I don't wish to downplay the power of this poem as a dirge, as a way of mourning the loss of a dream and as a way of saying goodbye to academia.  It is the blame that bothers me.  It is not the economy's fault, the system's fault, the university's fault, the department's fault,* the students' fault, your fault, my fault.  It just is.

Samuel Johnson was destitute into his thirties; Virginia Woolf was educated mostly at home; John Keats was trained as a doctor, not a poet; Zora Neale Hurston was an anthropologist by day.  For the love of God, Kurt Vonnegut once managed a Saab dealership.  I cannot imagine any of these people complaining because their contemporary society did not allow them to write what they wanted when they wanted (well, maybe Keats).  One does not have to retain a shabby little office on a university campus to read and write about the things one loves.

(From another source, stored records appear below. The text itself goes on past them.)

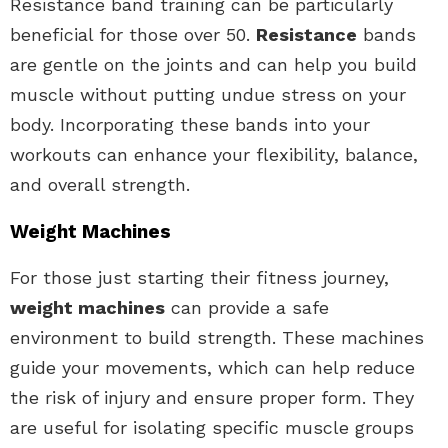
Resistance band training can be particularly
beneficial for those over 50.
Resistance
bands
are gentle on the joints and can help you build
muscle without putting undue stress on your
body. Incorporating these bands into your
workouts can enhance your flexibility, balance,
and overall strength.
Weight Machines
For those just starting their fitness journey,
weight machines
can provide a safe
environment to build strength. These machines
guide your movements, which can help reduce
the risk of injury and ensure proper form. They
are useful for isolating specific muscle groups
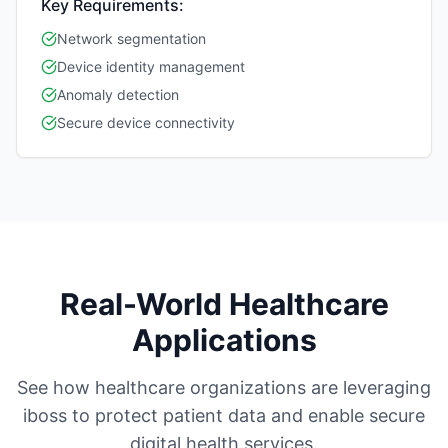
Key Requirements:
Network segmentation
Device identity management
Anomaly detection
Secure device connectivity
Real-World Healthcare
Applications
See how healthcare organizations are leveraging
iboss to protect patient data and enable secure
digital health services.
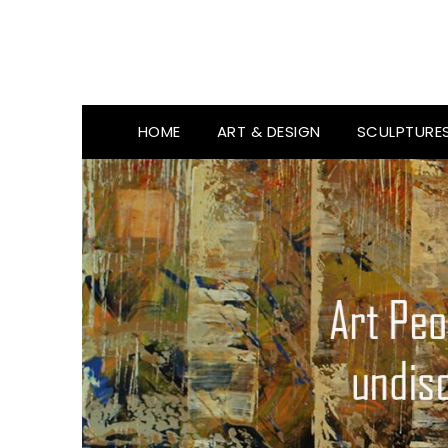
HOME
ART & DESIGN
SCULPTURE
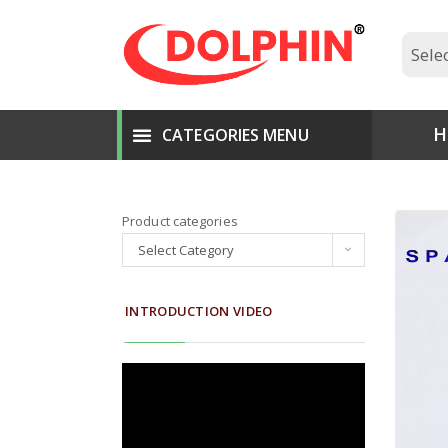
H
Product categories
Select Category
INTRODUCTION VIDEO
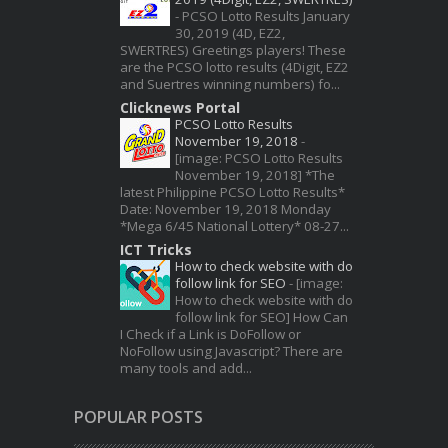
-
PCSO Lotto Results January
30, 2019 (4D, EZ2,
SWERTRES) Greetings players! These
are the PCSO lotto results (4Digit, EZ2
and Suertres winning numbers) fo...
Clicknews Portal
PCSO Lotto Results
November 19, 2018
-
[image: PCSO Lotto Results
November 19, 2018] *The
latest Philippine PCSO Lotto Results*
Date: November 19, 2018 Monday
*Mega 6/45 National Lottery* 08-27...
ICT Tricks
How to check website with do
follow link for SEO
-
[image:
How to check website with do
follow link for SEO] How Can
I Check if a Link is DoFollow or
NoFollow using Javascript? There are
many tools and add...
POPULAR POSTS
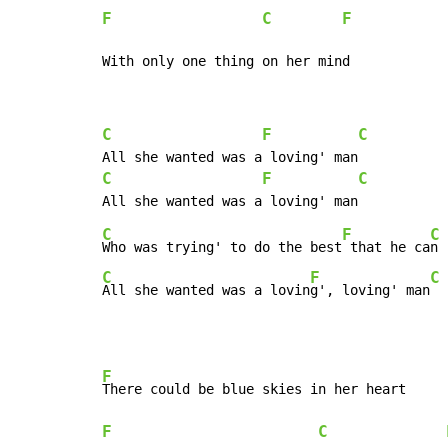
F
C
F
With only one thing on her mind
C
F
C
C
F
C
C
F
C
Who was trying' to do the best
 that he ca
C
F
C
All she wanted was a lovin
g', loving' man
F
F
C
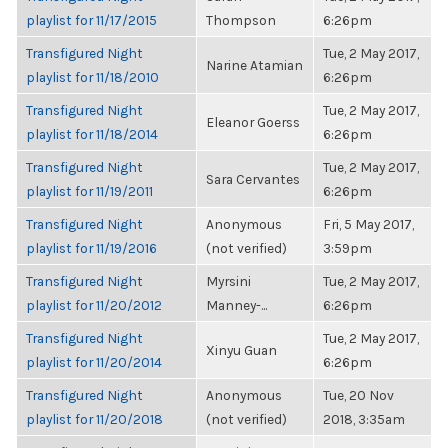
playlist for 11/17/2015
Thompson
6:26pm
Transfigured Night
Tue, 2 May 2017,
Narine Atamian
playlist for 11/18/2010
6:26pm
Transfigured Night
Tue, 2 May 2017,
Eleanor Goerss
playlist for 11/18/2014
6:26pm
Transfigured Night
Tue, 2 May 2017,
Sara Cervantes
playlist for 11/19/2011
6:26pm
Transfigured Night
Anonymous
Fri, 5 May 2017,
playlist for 11/19/2016
(not verified)
3:59pm
Transfigured Night
Myrsini
Tue, 2 May 2017,
playlist for 11/20/2012
Manney-...
6:26pm
Transfigured Night
Tue, 2 May 2017,
Xinyu Guan
playlist for 11/20/2014
6:26pm
Transfigured Night
Anonymous
Tue, 20 Nov
playlist for 11/20/2018
(not verified)
2018, 3:35am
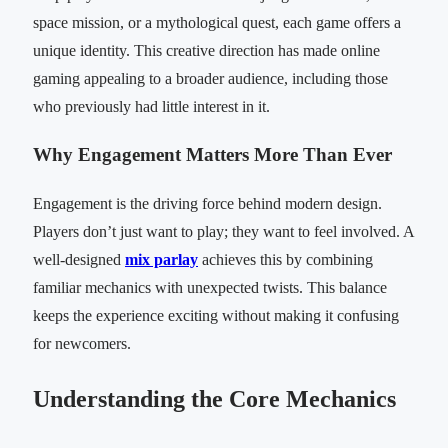
space mission, or a mythological quest, each game offers a
unique identity. This creative direction has made online
gaming appealing to a broader audience, including those
who previously had little interest in it.
Why Engagement Matters More Than Ever
Engagement is the driving force behind modern design.
Players don’t just want to play; they want to feel involved. A
well-designed
mix parlay
achieves this by combining
familiar mechanics with unexpected twists. This balance
keeps the experience exciting without making it confusing
for newcomers.
Understanding the Core Mechanics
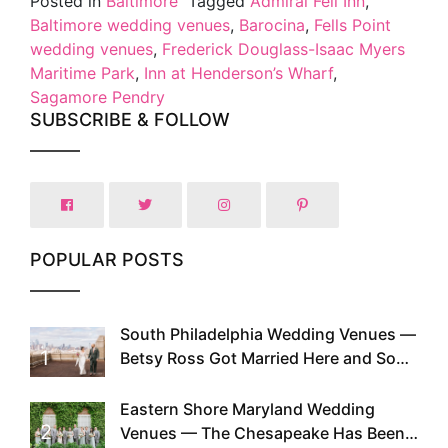
Posted in
Baltimore
Tagged
Admiral Fell Inn
,
Baltimore wedding venues
,
Barocina
,
Fells Point
wedding venues
,
Frederick Douglass-Isaac Myers
Maritime Park
,
Inn at Henderson’s Wharf
,
Sagamore Pendry
SUBSCRIBE & FOLLOW
POPULAR POSTS
South Philadelphia Wedding Venues —
1
Betsy Ross Got Married Here and So
Can You
Eastern Shore Maryland Wedding
2
Venues — The Chesapeake Has Been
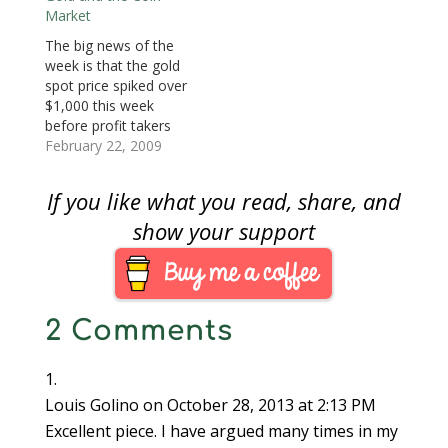
)
)
n
company that
Market
d
o
advertises on cable
w
The big news of the
)
television. Last week,
week is that the gold
someone asked
spot price spiked over
specifically about coins
$1,000 this week
bought from a
before profit takers
company that sells
caused the price to
February 22, 2009
gold on the…
back off to a close of
$993.20. Gold has
If you like what you read, share, and
been on a steady rise
since the week of
show your support
January 12, when the
markets were worried
during…
2 Comments
Louis Golino
on October 28, 2013 at 2:13 PM
Excellent piece. I have argued many times in my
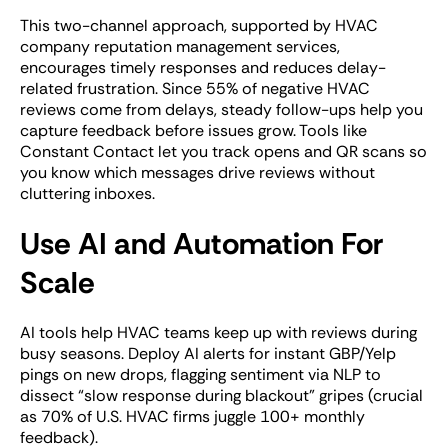
This two-channel approach, supported by HVAC
company reputation management services,
encourages timely responses and reduces delay-
related frustration. Since 55% of negative HVAC
reviews come from delays, steady follow-ups help you
capture feedback before issues grow. Tools like
Constant Contact let you track opens and QR scans so
you know which messages drive reviews without
cluttering inboxes.
Use AI and Automation For
Scale
AI tools help HVAC teams keep up with reviews during
busy seasons. Deploy AI alerts for instant GBP/Yelp
pings on new drops, flagging sentiment via NLP to
dissect “slow response during blackout” gripes (crucial
as 70% of U.S. HVAC firms juggle 100+ monthly
feedback).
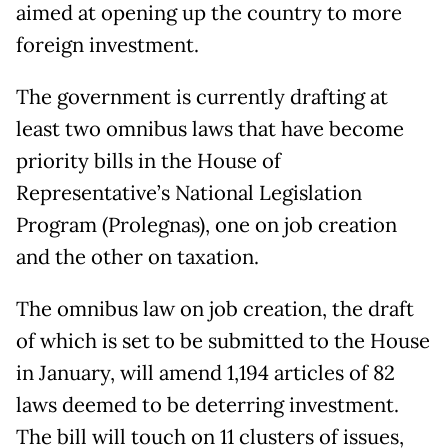
aimed at opening up the country to more
foreign investment.
The government is currently drafting at
least two omnibus laws that have become
priority bills in the House of
Representative’s National Legislation
Program (Prolegnas), one on job creation
and the other on taxation.
The omnibus law on job creation, the draft
of which is set to be submitted to the House
in January, will amend 1,194 articles of 82
laws deemed to be deterring investment.
The bill will touch on 11 clusters of issues,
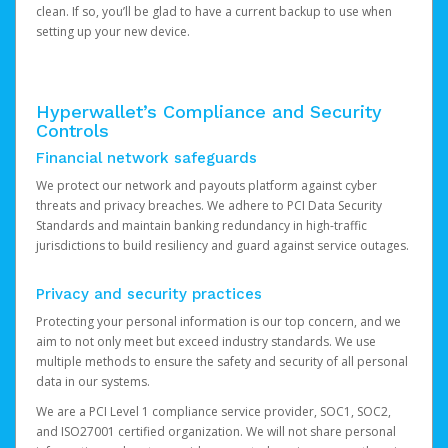
clean. If so, you’ll be glad to have a current backup to use when
setting up your new device.
Hyperwallet’s Compliance and Security
Controls
Financial network safeguards
We protect our network and payouts platform against cyber
threats and privacy breaches. We adhere to PCI Data Security
Standards and maintain banking redundancy in high-traffic
jurisdictions to build resiliency and guard against service outages.
Privacy and security practices
Protecting your personal information is our top concern, and we
aim to not only meet but exceed industry standards. We use
multiple methods to ensure the safety and security of all personal
data in our systems.
We are a PCI Level 1 compliance service provider, SOC1, SOC2,
and ISO27001 certified organization. We will not share personal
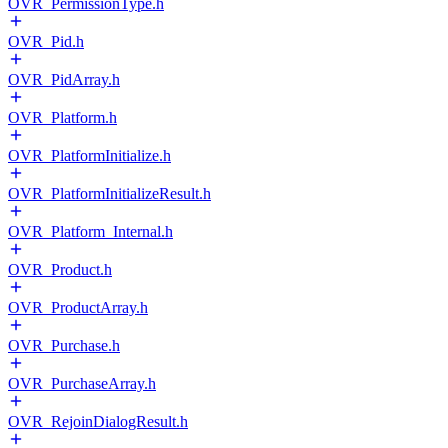
OVR_PermissionType.h
OVR_Pid.h
OVR_PidArray.h
OVR_Platform.h
OVR_PlatformInitialize.h
OVR_PlatformInitializeResult.h
OVR_Platform_Internal.h
OVR_Product.h
OVR_ProductArray.h
OVR_Purchase.h
OVR_PurchaseArray.h
OVR_RejoinDialogResult.h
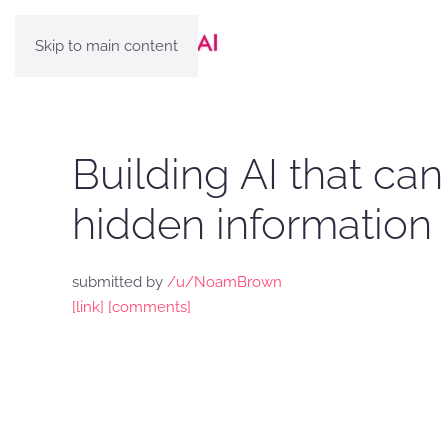
Skip to main content
Building AI that c
hidden information
submitted by
/u/NoamBrown
[link]
[comments]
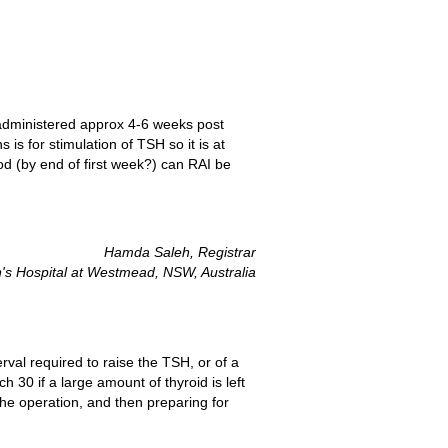
is administered approx 4-6 weeks post
 is for stimulation of TSH so it is at
iod (by end of first week?) can RAI be
Hamda Saleh, Registrar
's Hospital at Westmead, NSW, Australia
rval required to raise the TSH, or of a
 30 if a large amount of thyroid is left
the operation, and then preparing for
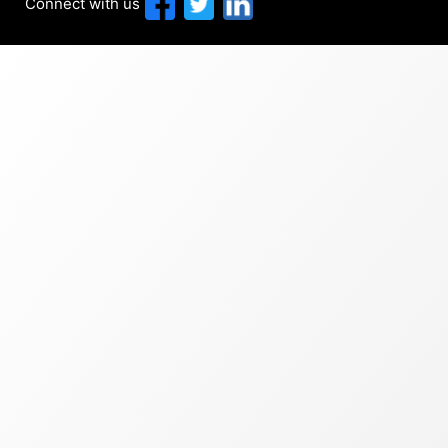
Connect with us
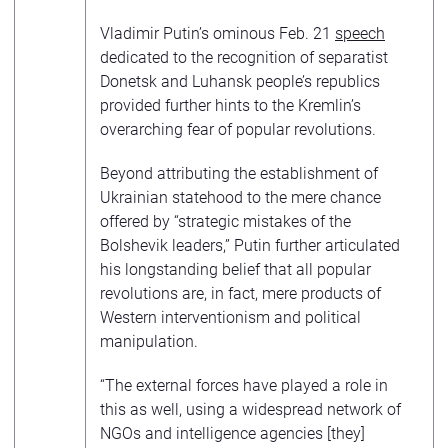
Vladimir Putin’s ominous Feb. 21
speech
dedicated to the recognition of separatist
Donetsk and Luhansk people’s republics
provided further hints to the Kremlin’s
overarching fear of popular revolutions.
Beyond attributing the establishment of
Ukrainian statehood to the mere chance
offered by “strategic mistakes of the
Bolshevik leaders,” Putin further articulated
his longstanding belief that all popular
revolutions are, in fact, mere products of
Western interventionism and political
manipulation.
“The external forces have played a role in
this as well, using a widespread network of
NGOs and intelligence agencies [they]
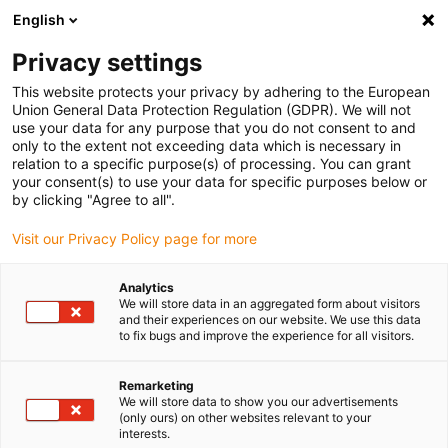
English
(0)
Privacy settings
igus-icon-arrow-right
igus-icon-arrow-right
igus-icon-arrow-right
igus-icon-arrow-right
Home
Plug-in connector
Tools & accessories
Crimp insert
This website protects your privacy by adhering to the European
igus-icon-arrow-right
Crimping insert for pneumatic crimping tool
Union General Data Protection Regulation (GDPR). We will not
use your data for any purpose that you do not consent to and
Crimping insert for pneumatic
only to the extent not exceeding data which is necessary in
relation to a specific purpose(s) of processing. You can grant
crimping tool
your consent(s) to use your data for specific purposes below or
by clicking "Agree to all".
Visit our Privacy Policy page for more
Analytics
We will store data in an aggregated form about visitors
and their experiences on our website. We use this data
to fix bugs and improve the experience for all visitors.
Remarketing
We will store data to show you our advertisements
(only ours) on other websites relevant to your
igus-icon-lup
interests.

*Perhaps in one area, it is the departments' fault.  I know that our job-preparation sequence here at UO is (and was in the past) taught by some cracker-jack young academics.  What they have forgotten, however, is that while they earned their PhDs from the Texas, Stanford, or Duke, we are graduating from UO.  Is Oregon a bad school?  Not at all.  I have enjoyed my time here.  But it is not Duke or Stanford or Texas, which means most of us will not be competing for the jobs at major universities.  Unfortunately, that is exactly what they prepare us for (because it is all they know).  As far as I know, only one or two UO PhDs in the last few years have gotten on at major universities.  Most have landed at directional schools and community colleges.  So why not prepare us for that?   Let us prepare ourselves for the next step to interviewing for major universities if we want to after we have settled in at Northwestern Iowa State College or wherever.  Prepare us for what we will face instead of pretending that we will all interview at Brown, Ohio State, or Smith.